She wakes up fifteen minutes before his alarm goes off instinctively by now, just to prove to him that she’s a Morning Person – a trait he’s doubted for as long as they have been together, mostly because she requires silence in the delicate moments before the caffeine kicks in: a period she refers to as, ‘Coming To Terms With My Existence.’
‘I’ll convince him soon,’ she muses, as she prepares the coffee: pushing down the plunger on her French press with a force that might be to say, ‘This means you have to keep your promise.’
‘I like making you oatmeal,’ She thinks matter-of-factly to herself, while stirring the pot’s bubbling contents in accordance with the recipe she considers Her Own, as three minutes remain in his heavy slumber. Accidently she emits, out-loud, “My favorite thing is making you breakfast.” She is relieved it doesn’t wake him up.

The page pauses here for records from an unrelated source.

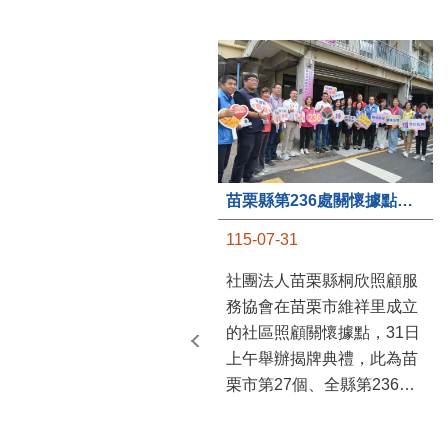
苗栗縣第236處關懷據點在苗栗市維祥里揭牌
115-07-31
社團法人苗栗縣桐欣照顧服
務協會在苗栗市維祥里成立
的社區照顧關懷據點，31日
上午舉辦揭牌典禮，此為苗
栗市第27個、全縣第236處
的據點。苗栗縣長鍾東錦上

An image of a picnic they never had floats into her mind’s eye: of her wearing a sundress she would never have the guts to buy, knee-deep in a book she’d never have the time to read, playing with his hair as he rests in her lap. ‘This would be better if it were set to jazz,’ she says to her internal projection.
He doesn’t like jazz, her jazz, but whenever she listens to it – especially Miles Davis’ rendition of ‘Some Day My Prince Will Come’ – she puts her hand to her chest as if it’s the essential gesture that keeps her alive: as if the way it hits her, the reaction elicited from the trumpet’s visceral wails, is the very thing that makes her heart beat.
His alarm goes off. She looks over to see his reluctant allowing of the sunlight to seep into the crease of his eyelids. He hasn’t yet Come To Terms. She brings him coffee, milk, and sets it on the tea-crate she uses as a bed-side table. He rolls over. She kisses him on his temple, the softest part of his face. He smiles, then groans horribly as he springs himself out of bed into a deep stretch. He stretches and yells, stretches and yells – each position more impossible, each grunt more ugly than the last.
This is how he Comes To Terms With His Existence.
“Want a clementine?” She says, her legs perched on the table as she reclines in her favorite chair, her gaze fixed on the pink-and-blue woven socks her best friend got her in Istanbul – a place she’s never been – while she begins to peel one, and a citrus mist-cloud bursts into the air. “They’re in season.”
“No thanks,” he says, as he sits down in her second-favorite chair, grabs her right foot and begins to crack her toes, one-by-one. “I’m good with coffee.”
After the last knuckle pops, she leans over to him, checks his pulse and asks, “Do you think we love each other?”
He puts the back of his hand on her forehead and replies, “For now I think it’s more of a deep state of like.”